Recent research reveals the causes for US life expectancy decline for early generation X and late generation Y Americans.
Recent research conducted at Duke University (NC, USA) has exposed the myriad of causes leading to declining life expectancy for generation (Gen) X and Y Americans and has found that the leading causes vary for different subgroups defined by gender and race.
The study examined the cause of death for Americans born between 1946 and 1992, which encompasses five different age cohorts. To accomplish this the team studied data compiled from 1990 to 2016 in the Centers for Disease Control and Prevention Mortality Multiple Cause Files, comparing the results according to race and gender.
The researchers found that mortality rates were increased for late Gen X and early Gen Y Americans, especially for non-Hispanic whites. This covered the age range of 27 to 45 years’ old. This was in addition to the previously established rise in mortality rates for the Baby-Boomer generation. The causes responsible for the increased mortality rates, however, differed between generations and, for Gen X and Y, even differed between separate demographics.

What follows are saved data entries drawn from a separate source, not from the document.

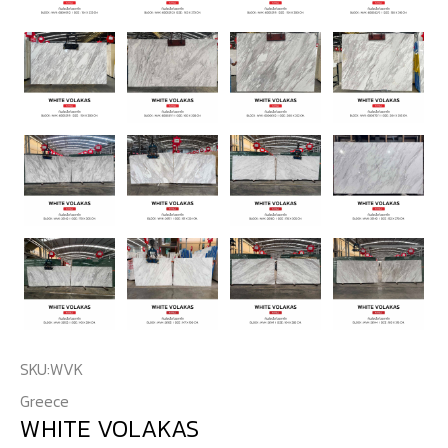
SKU:
WVK
Greece
WHITE VOLAKAS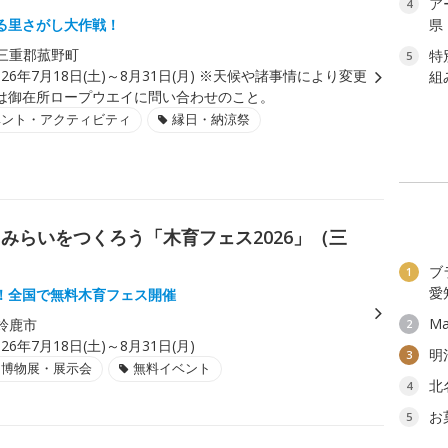
ア
4
る里さがし大作戦！
県
三重郡菰野町
特
5
026年7月18日(土)～8月31日(月) ※天候や諸事情により変更
組
は御在所ロープウエイに問い合わせのこと。
ベント・アクティビティ
縁日・納涼祭
みらいをつくろう「木育フェス2026」（三
ブ
1
愛
！全国で無料木育フェス開催
Ma
鈴鹿市
2
026年7月18日(土)～8月31日(月)
明
3
・博物展・展示会
無料イベント
北
4
お
5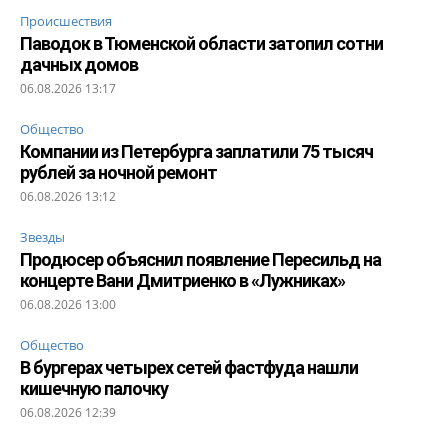
Происшествия
Паводок в Тюменской области затопил сотни
дачных домов
06.08.2026 13:17
Общество
Компании из Петербурга заплатили 75 тысяч
рублей за ночной ремонт
06.08.2026 13:12
Звезды
Продюсер объяснил появление Пересильд на
концерте Вани Дмитриенко в «Лужниках»
06.08.2026 13:00
Общество
В бургерах четырех сетей фастфуда нашли
кишечную палочку
06.08.2026 12:39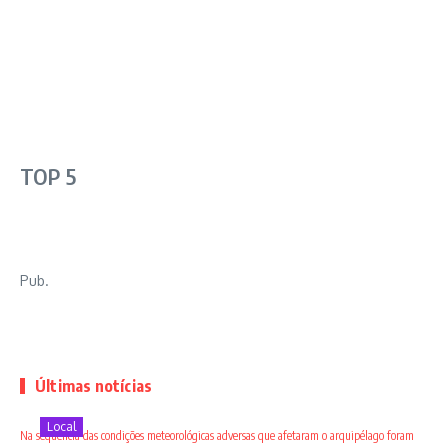
TOP 5
Pub.
Últimas notícias
Local
Na sequência das condições meteorológicas adversas que afetaram o arquipélago foram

There were five overall leading causes of death that were consistent throughout each of the subgroups within the baby boomer generation. Co-author Emma Zang explained how “drug overdoses, external causes — such as traffic accidents and homicides, suicides, COPD (chronic obstructive pulmonary disease) and HIV/AIDS have contributed to the increase in mortality trends among Baby Boomers across all race, ethnic, and gender groups.”

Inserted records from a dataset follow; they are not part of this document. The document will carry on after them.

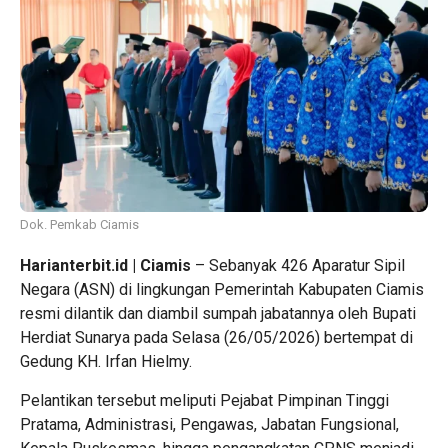
Dok. Pemkab Ciamis
Harianterbit.id | Ciamis
– Sebanyak 426 Aparatur Sipil
Negara (ASN) di lingkungan Pemerintah Kabupaten Ciamis
resmi dilantik dan diambil sumpah jabatannya oleh Bupati
Herdiat Sunarya pada Selasa (26/05/2026) bertempat di
Gedung KH. Irfan Hielmy.
Pelantikan tersebut meliputi Pejabat Pimpinan Tinggi
Pratama, Administrasi, Pengawas, Jabatan Fungsional,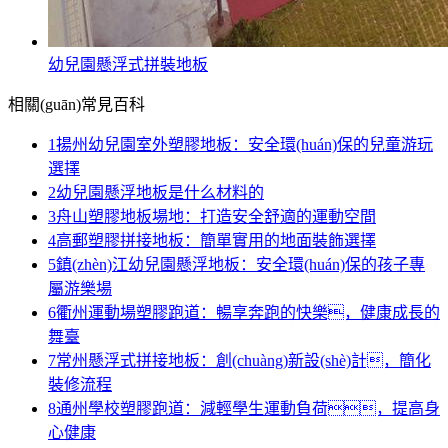
幼兒園懸浮式拼裝地板
相關(guān)常見百科
1
揚州幼兒園室外塑膠地板：安全環(huán)保的兒童游玩
選擇
2
幼兒園懸浮地板是什么材料的
3
舟山塑膠地板場地：打造安全舒適的運動空間
4
高郵塑膠拼接地板：簡單實用的地面裝飾選擇
5
鎮(zhèn)江幼兒園懸浮地板：安全環(huán)保的孩子專
屬游樂場
6
衢州運動場塑膠跑道：暢享奔跑的快樂，健康成長的
舞臺
7
常州懸浮式拼接地板：創(chuàng)新設(shè)計，簡化
裝修流程
8
通州學校塑膠跑道：減輕學生運動負荷，提高身
心健康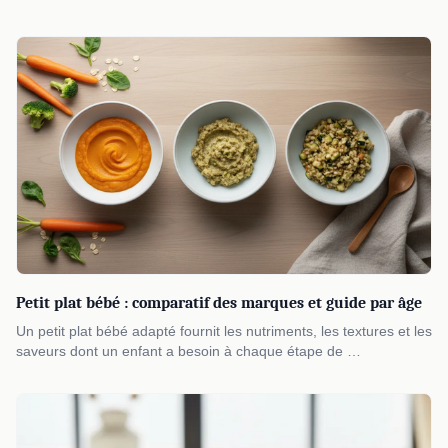
Petit plat bébé : comparatif des marques et guide par âge
Un petit plat bébé adapté fournit les nutriments, les textures et les
saveurs dont un enfant a besoin à chaque étape de …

For Gen X and Y, however, the causes for a decreasing life expectancy were far more divergent depending on gender and race. For non-Hispanic white people, both men and women, overdoses and alcohol-related issues represented the main driver for mortality. In comparison, for Hispanics, overdoses and suicides were the most prevalent causes of death. For non-Hispanic black women, the increase in diabetes-based mortalities was the main cause of death, while in non-Hispanic black men cancer, alcohol-related diseases and external causes were the most prominent causes.

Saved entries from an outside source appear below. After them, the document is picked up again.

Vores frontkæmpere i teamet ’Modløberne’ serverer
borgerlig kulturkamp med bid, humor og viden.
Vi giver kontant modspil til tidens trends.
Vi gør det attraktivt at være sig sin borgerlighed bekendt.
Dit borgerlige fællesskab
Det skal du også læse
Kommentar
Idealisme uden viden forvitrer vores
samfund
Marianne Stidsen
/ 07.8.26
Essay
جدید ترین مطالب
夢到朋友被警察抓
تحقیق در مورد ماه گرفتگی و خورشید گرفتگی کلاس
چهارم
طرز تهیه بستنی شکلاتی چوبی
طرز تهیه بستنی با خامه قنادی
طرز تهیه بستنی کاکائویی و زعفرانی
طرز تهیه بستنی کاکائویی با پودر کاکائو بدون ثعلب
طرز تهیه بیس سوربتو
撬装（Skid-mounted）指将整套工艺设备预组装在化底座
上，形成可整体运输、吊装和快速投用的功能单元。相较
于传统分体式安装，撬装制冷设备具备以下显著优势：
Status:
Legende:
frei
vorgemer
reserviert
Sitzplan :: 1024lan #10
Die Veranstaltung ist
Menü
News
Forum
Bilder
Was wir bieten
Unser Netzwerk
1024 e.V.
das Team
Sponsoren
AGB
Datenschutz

The study period encompasses the great recession and the eruption of the opioid abuse crisis, which may account for the prevalence of overdoses as a leading cause of death for so many demographics, while the disparity in access to prescription opioids among different races may explain its omission from others.
This paper highlights the need for greater research into the unique challenges of younger generations and how these challenges may be affecting their life expectancy. “Social scientists and policymakers are aware of the financial burden for the younger generation, but the elevated mortality rate among them has largely been ignored,” the authors state.